Intuitive Surgical (NSDQ:ISRG) said today it awarded simulator grants, including da Vinci surgical system surgeon consoles and skills simulators, to 5 U.S. medical centers for researching robotic-assisted surgery training.
The awards went to the University of Rochester Medical Center, University of Virginia School of Medicine, University of Nevada School of Medicine, University of Maryland School of Medicine and University of Miami, Sylvester Comprehensive Cancer Center, Intuitive Surgical said.
“As the da Vinci Surgical systems emerge on the forefront of minimally invasive surgery, validation of safe training curricula for residents, fellows, and practicing surgeons will have to be sought with careful, scientific rigor. This grant enables forward-looking programs to develop best-practices for integrating robotics into surgical training,” University of Nevada School of Medicine’s Dr. Shawn Tsuda said in a prepared statement.
Intuitive Surgical received over 50 applications for the grants and finalists were selected for their proposal’s scientific rigor and likelihood to advance the field of surgeon education research, the company said.
“This was an extremely competitive process, with many top institutions choosing to participate.
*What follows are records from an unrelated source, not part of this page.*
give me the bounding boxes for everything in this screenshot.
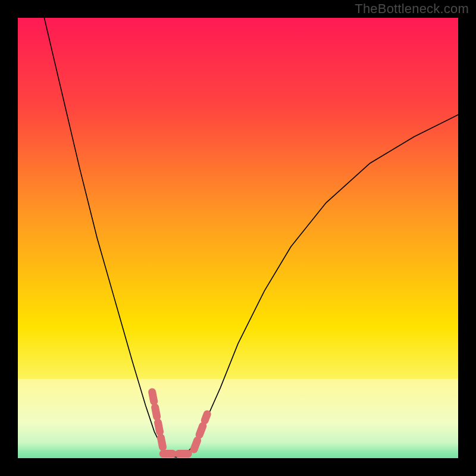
watermark-text: TheBottleneck.com	[355, 1, 469, 17]
chart-container: TheBottleneck.com	[0, 0, 476, 476]
highlight-band	[18, 379, 458, 458]
plot-area	[18, 18, 458, 458]
plot-svg	[18, 18, 458, 458]
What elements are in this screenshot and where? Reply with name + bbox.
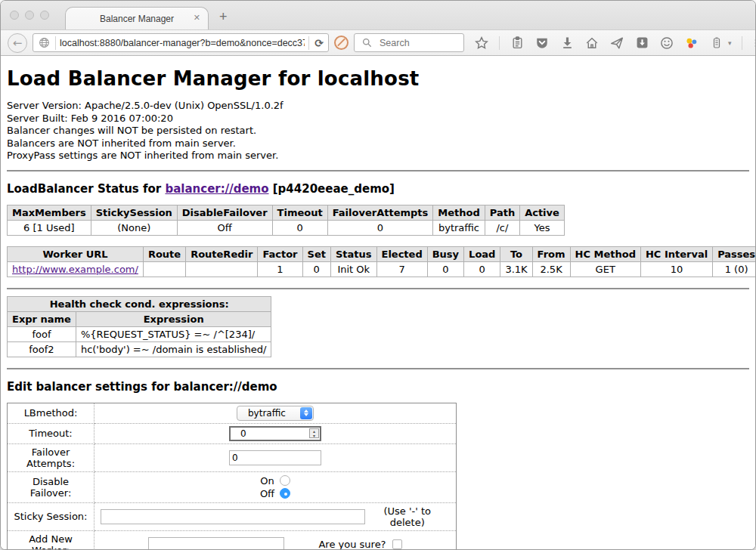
- lbmethod-label: LBmethod:: [8, 403, 94, 423]
- reload-icon[interactable]: ⟳: [313, 37, 325, 49]
- balancer-params-header-row: MaxMembers StickySession DisableFailover…: [8, 205, 565, 220]
- loadbalancer-status-heading: LoadBalancer Status for balancer://demo …: [7, 182, 749, 196]
- disable-failover-label: Disable Failover:: [8, 471, 94, 502]
- cell-worker-url: http://www.example.com/: [8, 261, 144, 277]
- col-routeredir: RouteRedir: [186, 246, 258, 261]
- edit-balancer-heading: Edit balancer settings for balancer://de…: [7, 380, 749, 394]
- col-set: Set: [302, 246, 330, 261]
- url-bar[interactable]: localhost:8880/balancer-manager?b=demo&n…: [33, 33, 329, 52]
- failover-attempts-cell: [94, 443, 457, 471]
- failover-attempts-input[interactable]: [229, 450, 321, 465]
- failover-off-radio[interactable]: [280, 488, 290, 499]
- menu-icon[interactable]: [752, 36, 756, 51]
- window-controls: [10, 11, 49, 20]
- timeout-row: Timeout: ▴▾: [8, 423, 457, 443]
- color-dots-icon[interactable]: [684, 36, 699, 51]
- col-from: From: [532, 246, 570, 261]
- worker-url-link[interactable]: http://www.example.com/: [12, 264, 138, 275]
- battery-panel-icon[interactable]: [709, 36, 724, 51]
- send-tab-icon[interactable]: [609, 36, 624, 51]
- cell-method: bytraffic: [433, 220, 485, 235]
- cell-status: Init Ok: [330, 261, 376, 277]
- add-worker-input[interactable]: [148, 537, 284, 550]
- cell-timeout: 0: [272, 220, 327, 235]
- server-version-line: Server Version: Apache/2.5.0-dev (Unix) …: [7, 100, 749, 113]
- confirm-label: Are you sure?: [318, 539, 386, 549]
- col-failoverattempts: FailoverAttempts: [327, 205, 433, 220]
- sticky-session-row: Sticky Session: (Use '-' to delete): [8, 502, 457, 530]
- lbmethod-cell: bytraffic: [94, 403, 457, 423]
- chevron-down-icon[interactable]: ▾: [728, 39, 732, 47]
- sticky-session-cell: (Use '-' to delete): [94, 502, 457, 530]
- cell-path: /c/: [485, 220, 519, 235]
- pocket-icon[interactable]: [534, 36, 550, 51]
- timeout-input-wrap: ▴▾: [229, 426, 321, 441]
- worker-header-row: Worker URL Route RouteRedir Factor Set S…: [8, 246, 756, 261]
- lbmethod-selected-value: bytraffic: [248, 408, 286, 419]
- health-check-table: Health check cond. expressions: Expr nam…: [7, 296, 271, 357]
- cell-set: 0: [302, 261, 330, 277]
- health-caption: Health check cond. expressions:: [8, 296, 271, 311]
- tab-title: Balancer Manager: [100, 14, 174, 24]
- proxypass-notice-line: ProxyPass settings are NOT inherited fro…: [7, 150, 749, 162]
- col-worker-url: Worker URL: [8, 246, 144, 261]
- select-stepper-icon: [300, 407, 312, 419]
- failover-on-radio[interactable]: [280, 475, 290, 486]
- cell-stickysession: (None): [91, 220, 177, 235]
- save-to-device-icon[interactable]: [634, 36, 649, 51]
- timeout-input[interactable]: [238, 428, 312, 440]
- col-route: Route: [143, 246, 185, 261]
- tab-balancer-manager[interactable]: Balancer Manager ✕: [65, 7, 209, 29]
- server-info: Server Version: Apache/2.5.0-dev (Unix) …: [7, 100, 749, 162]
- cell-expr-name-1: foof: [8, 326, 76, 341]
- minimize-window-button[interactable]: [25, 11, 34, 20]
- zoom-window-button[interactable]: [40, 11, 49, 20]
- page-content: Load Balancer Manager for localhost Serv…: [1, 56, 755, 549]
- cell-maxmembers: 6 [1 Used]: [8, 220, 91, 235]
- server-built-line: Server Built: Feb 9 2016 07:00:20: [7, 113, 749, 125]
- blocked-content-icon[interactable]: [334, 36, 349, 50]
- col-load: Load: [464, 246, 500, 261]
- close-window-button[interactable]: [10, 11, 19, 20]
- new-tab-button[interactable]: +: [219, 9, 228, 25]
- downloads-icon[interactable]: [559, 36, 575, 51]
- timeout-label: Timeout:: [8, 423, 94, 443]
- balancer-params-table: MaxMembers StickySession DisableFailover…: [7, 205, 565, 236]
- tab-close-icon[interactable]: ✕: [194, 14, 200, 23]
- edit-balancer-form: LBmethod: bytraffic Timeout: ▴▾: [7, 403, 457, 550]
- col-disablefailover: DisableFailover: [177, 205, 272, 220]
- cell-hc-method: GET: [570, 261, 640, 277]
- url-text[interactable]: localhost:8880/balancer-manager?b=demo&n…: [60, 38, 305, 48]
- health-row-foof2: foof2 hc('body') =~ /domain is establish…: [8, 341, 271, 357]
- col-status: Status: [330, 246, 376, 261]
- reading-list-icon[interactable]: [510, 36, 525, 51]
- add-worker-label: Add New Worker:: [8, 530, 94, 549]
- number-spinner-icon[interactable]: ▴▾: [309, 428, 319, 438]
- sticky-session-label: Sticky Session:: [8, 502, 94, 530]
- toolbar-divider-2: [742, 36, 742, 50]
- urlbar-divider2: [308, 36, 309, 50]
- search-box[interactable]: [354, 33, 464, 52]
- sticky-session-input[interactable]: [101, 509, 365, 524]
- health-row-foof: foof %{REQUEST_STATUS} =~ /^[234]/: [8, 326, 271, 341]
- page-title: Load Balancer Manager for localhost: [7, 67, 749, 90]
- search-input[interactable]: [378, 37, 459, 49]
- home-icon[interactable]: [584, 36, 600, 51]
- balancer-params-row: 6 [1 Used] (None) Off 0 0 bytraffic /c/ …: [8, 220, 565, 235]
- health-caption-row: Health check cond. expressions:: [8, 296, 271, 311]
- cell-hc-interval: 10: [640, 261, 712, 277]
- col-to: To: [500, 246, 532, 261]
- back-button[interactable]: ←: [8, 33, 27, 53]
- health-header-row: Expr name Expression: [8, 311, 271, 326]
- feedback-smiley-icon[interactable]: [659, 36, 674, 51]
- confirm-checkbox[interactable]: [392, 539, 402, 549]
- cell-elected: 7: [376, 261, 427, 277]
- radio-off-label: Off: [260, 487, 274, 500]
- cell-disablefailover: Off: [177, 220, 272, 235]
- section-divider-2: [7, 288, 749, 289]
- section-divider-1: [7, 170, 749, 171]
- bookmark-star-icon[interactable]: [474, 36, 489, 51]
- balancer-demo-link[interactable]: balancer://demo: [165, 182, 268, 196]
- lbmethod-select[interactable]: bytraffic: [237, 406, 314, 421]
- sticky-session-hint: (Use '-' to delete): [365, 505, 451, 528]
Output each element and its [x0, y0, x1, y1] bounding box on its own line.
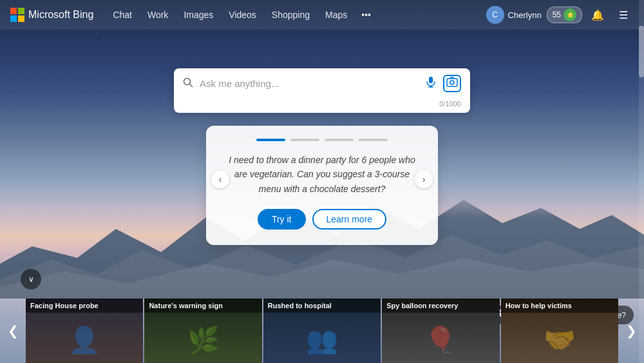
- search-input[interactable]: [200, 78, 419, 89]
- suggestion-card-wrap: I need to throw a dinner party for 6 peo…: [206, 113, 438, 245]
- logo-icon: [10, 8, 24, 22]
- bell-icon: 🔔: [591, 9, 604, 21]
- dot-4[interactable]: [359, 139, 388, 141]
- chevron-down-icon: ∨: [28, 275, 34, 284]
- nav-more-button[interactable]: •••: [356, 7, 376, 23]
- next-suggestion-button[interactable]: ›: [415, 170, 433, 188]
- avatar: C: [486, 6, 504, 24]
- right-arrow-icon: ›: [422, 174, 426, 184]
- logo[interactable]: Microsoft Bing: [10, 8, 93, 22]
- news-item-title-3: Rushed to hospital: [263, 299, 381, 313]
- news-left-arrow-icon: ❮: [8, 323, 19, 338]
- nav-videos[interactable]: Videos: [222, 7, 263, 23]
- news-items: 👤 Facing House probe 🌿 Nature's warning …: [26, 299, 618, 363]
- news-item-3[interactable]: 👥 Rushed to hospital: [263, 299, 381, 363]
- svg-rect-6: [429, 77, 433, 83]
- scrollbar-thumb[interactable]: [639, 26, 644, 77]
- news-item-title-5: How to help victims: [501, 299, 618, 313]
- news-item-5[interactable]: 🤝 How to help victims: [501, 299, 618, 363]
- dot-2[interactable]: [290, 139, 319, 141]
- progress-dots: [225, 139, 419, 141]
- news-item-4[interactable]: 🎈 Spy balloon recovery: [382, 299, 499, 363]
- dot-1[interactable]: [256, 139, 285, 141]
- suggestion-card: I need to throw a dinner party for 6 peo…: [206, 126, 438, 245]
- news-item-title-2: Nature's warning sign: [144, 299, 261, 313]
- news-right-arrow-icon: ❯: [626, 323, 637, 338]
- nav-right: C Cherlynn 55 ⭐ 🔔 ☰: [486, 5, 634, 25]
- menu-button[interactable]: ☰: [613, 5, 634, 25]
- search-input-row: [174, 68, 470, 99]
- nav-chat[interactable]: Chat: [106, 7, 138, 23]
- points-circle-icon: ⭐: [564, 8, 576, 21]
- left-arrow-icon: ‹: [219, 174, 222, 184]
- bottom-section: ∨ Want to see the Bing daily image? ❮ 👤 …: [0, 269, 644, 363]
- news-item-title-4: Spy balloon recovery: [382, 299, 499, 313]
- news-strip: ❮ 👤 Facing House probe 🌿 Nature's warnin…: [0, 299, 644, 363]
- nav-maps[interactable]: Maps: [319, 7, 354, 23]
- suggestion-text: I need to throw a dinner party for 6 peo…: [225, 153, 419, 196]
- collapse-button[interactable]: ∨: [21, 269, 41, 289]
- search-container: 0/1000: [174, 68, 470, 113]
- rewards-points: 55: [553, 10, 561, 19]
- svg-rect-1: [18, 8, 24, 14]
- learn-more-button[interactable]: Learn more: [312, 209, 387, 230]
- notifications-button[interactable]: 🔔: [587, 5, 608, 25]
- svg-rect-9: [447, 79, 457, 86]
- camera-icon[interactable]: [443, 75, 461, 92]
- news-prev-button[interactable]: ❮: [0, 299, 26, 363]
- svg-line-5: [190, 84, 193, 86]
- suggestion-actions: Try it Learn more: [225, 209, 419, 230]
- search-icon: [183, 77, 193, 90]
- news-item-2[interactable]: 🌿 Nature's warning sign: [144, 299, 261, 363]
- hamburger-icon: ☰: [619, 9, 628, 21]
- user-section[interactable]: C Cherlynn: [486, 6, 542, 24]
- dot-3[interactable]: [325, 139, 354, 141]
- scrollbar[interactable]: [639, 0, 644, 363]
- prev-suggestion-button[interactable]: ‹: [211, 170, 229, 188]
- svg-rect-3: [18, 15, 24, 22]
- svg-rect-0: [10, 8, 17, 14]
- nav-work[interactable]: Work: [141, 7, 175, 23]
- try-it-button[interactable]: Try it: [258, 209, 306, 230]
- svg-rect-2: [10, 15, 17, 22]
- news-item-1[interactable]: 👤 Facing House probe: [26, 299, 143, 363]
- nav-images[interactable]: Images: [177, 7, 220, 23]
- nav-links: Chat Work Images Videos Shopping Maps ••…: [106, 7, 486, 23]
- search-counter: 0/1000: [174, 99, 470, 113]
- logo-text: Microsoft Bing: [28, 9, 93, 21]
- main-content: 0/1000 I need to throw a dinner party fo…: [0, 30, 644, 245]
- mic-icon[interactable]: [425, 76, 437, 91]
- news-item-title-1: Facing House probe: [26, 299, 143, 313]
- nav-shopping[interactable]: Shopping: [265, 7, 316, 23]
- rewards-badge[interactable]: 55 ⭐: [547, 6, 582, 23]
- navbar: Microsoft Bing Chat Work Images Videos S…: [0, 0, 644, 30]
- svg-point-10: [450, 81, 454, 84]
- user-name: Cherlynn: [508, 10, 542, 20]
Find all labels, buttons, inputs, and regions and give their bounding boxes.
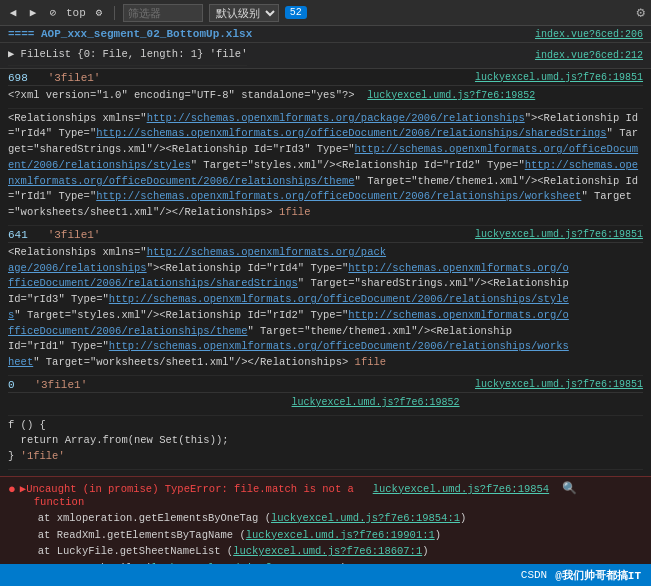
stack-link-2[interactable]: luckyexcel.umd.js?f7e6:19901:1 <box>246 529 435 541</box>
error-section: ● ▶Uncaught (in promise) TypeError: file… <box>0 476 651 564</box>
csdn-label: CSDN <box>521 569 547 581</box>
log-content-2: <Relationships xmlns="http://schemas.ope… <box>8 243 643 376</box>
file-subtext-bar: ▶ FileList {0: File, length: 1} 'file' i… <box>0 43 651 69</box>
rel2-link-1[interactable]: http://schemas.openxmlformats.org/pack <box>147 246 386 258</box>
top-label: top <box>66 7 86 19</box>
console-output: ==== AOP_xxx_segment_02_BottomUp.xlsx in… <box>0 26 651 564</box>
error-title-text: ▶Uncaught (in promise) TypeError: file.m… <box>20 481 643 496</box>
log-content-3b: f () { return Array.from(new Set(this));… <box>8 416 643 470</box>
stack-link-1[interactable]: luckyexcel.umd.js?f7e6:19854:1 <box>271 512 460 524</box>
toolbar: ◀ ▶ ⊘ top ⚙ 默认级别 52 ⚙ <box>0 0 651 26</box>
error-file-link[interactable]: luckyexcel.umd.js?f7e6:19854 <box>373 483 549 495</box>
error-stack: at xmloperation.getElementsByOneTag (luc… <box>20 508 643 564</box>
log-content-1b: <Relationships xmlns="http://schemas.ope… <box>8 109 643 226</box>
file-name: ==== AOP_xxx_segment_02_BottomUp.xlsx <box>8 28 252 40</box>
log-header-3: 0 '3file1' luckyexcel.umd.js?f7e6:19851 <box>8 376 643 393</box>
rel2-type-8[interactable]: heet <box>8 356 33 368</box>
log-file-1[interactable]: luckyexcel.umd.js?f7e6:19851 <box>475 72 643 84</box>
log-label-3: '3file1' <box>34 379 87 391</box>
log-file-1b[interactable]: luckyexcel.umd.js?f7e6:19852 <box>367 90 535 101</box>
rel-type-link-4[interactable]: http://schemas.openxmlformats.org/office… <box>96 190 581 202</box>
count-badge: 52 <box>285 6 307 19</box>
file-bar: ==== AOP_xxx_segment_02_BottomUp.xlsx in… <box>0 26 651 43</box>
rel-type-link-1[interactable]: http://schemas.openxmlformats.org/office… <box>96 127 606 139</box>
error-header: ● ▶Uncaught (in promise) TypeError: file… <box>8 481 643 564</box>
rel2-type-3[interactable]: http://schemas.openxmlformats.org/office… <box>109 293 569 305</box>
log-file-3b[interactable]: luckyexcel.umd.js?f7e6:19852 <box>292 397 460 408</box>
separator-1 <box>114 6 115 20</box>
rel2-type-5[interactable]: http://schemas.openxmlformats.org/o <box>348 309 569 321</box>
log-label-1: '3file1' <box>48 72 101 84</box>
status-bar: CSDN @我们帅哥都搞IT <box>0 564 651 586</box>
search-icon[interactable]: 🔍 <box>562 482 577 496</box>
rel2-type-4[interactable]: s <box>8 309 14 321</box>
rel2-type-7[interactable]: http://schemas.openxmlformats.org/office… <box>109 340 569 352</box>
rel-link-1[interactable]: http://schemas.openxmlformats.org/packag… <box>147 112 525 124</box>
log-file-3[interactable]: luckyexcel.umd.js?f7e6:19851 <box>475 379 643 391</box>
log-linenum-2: 641 '3file1' <box>8 229 100 241</box>
brand-label: @我们帅哥都搞IT <box>555 568 641 583</box>
block-icon[interactable]: ⊘ <box>46 6 60 20</box>
log-content-3: luckyexcel.umd.js?f7e6:19852 <box>8 393 643 416</box>
error-func-label: function <box>20 496 643 508</box>
stack-line-1: at xmloperation.getElementsByOneTag (luc… <box>38 510 643 527</box>
rel2-type-1[interactable]: http://schemas.openxmlformats.org/o <box>348 262 569 274</box>
count-3: '1file' <box>21 450 65 462</box>
count-2: 1file <box>355 356 387 368</box>
stack-line-2: at ReadXml.getElementsByTagName (luckyex… <box>38 527 643 544</box>
log-file-2[interactable]: luckyexcel.umd.js?f7e6:19851 <box>475 229 643 241</box>
log-header-2: 641 '3file1' luckyexcel.umd.js?f7e6:1985… <box>8 226 643 243</box>
back-icon[interactable]: ◀ <box>6 6 20 20</box>
log-section: 698 '3file1' luckyexcel.umd.js?f7e6:1985… <box>0 69 651 476</box>
rel2-link-2[interactable]: age/2006/relationships <box>8 262 147 274</box>
filter-input[interactable] <box>123 4 203 22</box>
log-label-2: '3file1' <box>48 229 101 241</box>
log-linenum-1: 698 '3file1' <box>8 72 100 84</box>
error-icon: ● <box>8 482 16 497</box>
gear-icon[interactable]: ⚙ <box>637 4 645 21</box>
count-1: 1file <box>279 206 311 218</box>
rel2-type-6[interactable]: fficeDocument/2006/relationships/theme <box>8 325 247 337</box>
stack-line-4: at new LuckyFile (luckyexcel.umd.js?f7e6… <box>38 560 643 564</box>
rel2-type-2[interactable]: fficeDocument/2006/relationships/sharedS… <box>8 277 298 289</box>
filelist-text: ▶ FileList {0: File, length: 1} 'file' <box>8 45 247 66</box>
log-linenum-3: 0 '3file1' <box>8 379 87 391</box>
stack-link-4[interactable]: luckyexcel.umd.js?f7e6:18567:1 <box>151 562 340 564</box>
error-content: ▶Uncaught (in promise) TypeError: file.m… <box>20 481 643 564</box>
stack-link-3[interactable]: luckyexcel.umd.js?f7e6:18607:1 <box>233 545 422 557</box>
log-header-1: 698 '3file1' luckyexcel.umd.js?f7e6:1985… <box>8 69 643 86</box>
file-link-1[interactable]: index.vue?6ced:206 <box>535 29 643 40</box>
triangle-icon: ▶ <box>20 483 26 495</box>
file-link-2[interactable]: index.vue?6ced:212 <box>535 50 643 61</box>
error-title-row: ▶Uncaught (in promise) TypeError: file.m… <box>20 481 643 496</box>
filter-icon[interactable]: ⚙ <box>92 6 106 20</box>
level-select[interactable]: 默认级别 <box>209 4 279 22</box>
log-content-1a: <?xml version="1.0" encoding="UTF-8" sta… <box>8 86 643 109</box>
stack-line-3: at LuckyFile.getSheetNameList (luckyexce… <box>38 543 643 560</box>
forward-icon[interactable]: ▶ <box>26 6 40 20</box>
Through these grants, we are positively impacting surgical robotics training and offering surgical residents and community surgeons the opportunity to hone their robotic-assisted surgical skills,” chief medical officer Dr. Myriam Curet said in a press release.
Applicants were urged to focus on specific areas of interest for da Vinci training, including how virtual-reality learned skills translate to inter-operative skills, Intuitive Surgical said.
“Research suggests that surgeons who train using virtual-reality simulation technology improve their skills and efficiency. The goal of this program is for the skills surgeons develop during simulation practice to translate to actual surgery and improved patient outcomes in robotic-assisted surgery,” Curet said in prepared remarks.